*Your goal:* Down to the last line, retype each line of the entries exactly, starting with the one that contains "gilt nach Auffassung".

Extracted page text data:

---------------

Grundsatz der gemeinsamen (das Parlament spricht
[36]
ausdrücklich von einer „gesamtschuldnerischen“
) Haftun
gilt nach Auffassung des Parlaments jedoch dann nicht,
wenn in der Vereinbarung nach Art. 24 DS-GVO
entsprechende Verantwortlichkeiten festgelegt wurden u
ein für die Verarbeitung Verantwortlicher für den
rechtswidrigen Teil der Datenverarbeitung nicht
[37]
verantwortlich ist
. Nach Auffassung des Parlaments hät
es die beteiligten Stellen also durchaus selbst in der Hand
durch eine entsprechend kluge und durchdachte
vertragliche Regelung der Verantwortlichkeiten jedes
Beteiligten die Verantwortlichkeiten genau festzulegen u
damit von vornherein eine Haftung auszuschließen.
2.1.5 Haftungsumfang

---------------

*Solved exercise:*
gilt nach Auffassung des Parlaments jedoch dann nicht,
wenn in der Vereinbarung nach Art. 24 DS-GVO
entsprechende Verantwortlichkeiten festgelegt wurden u
ein für die Verarbeitung Verantwortlicher für den
rechtswidrigen Teil der Datenverarbeitung nicht
[37]
verantwortlich ist
. Nach Auffassung des Parlaments hät
es die beteiligten Stellen also durchaus selbst in der Hand
durch eine entsprechend kluge und durchdachte
vertragliche Regelung der Verantwortlichkeiten jedes
Beteiligten die Verantwortlichkeiten genau festzulegen u
damit von vornherein eine Haftung auszuschließen.
2.1.5 Haftungsumfang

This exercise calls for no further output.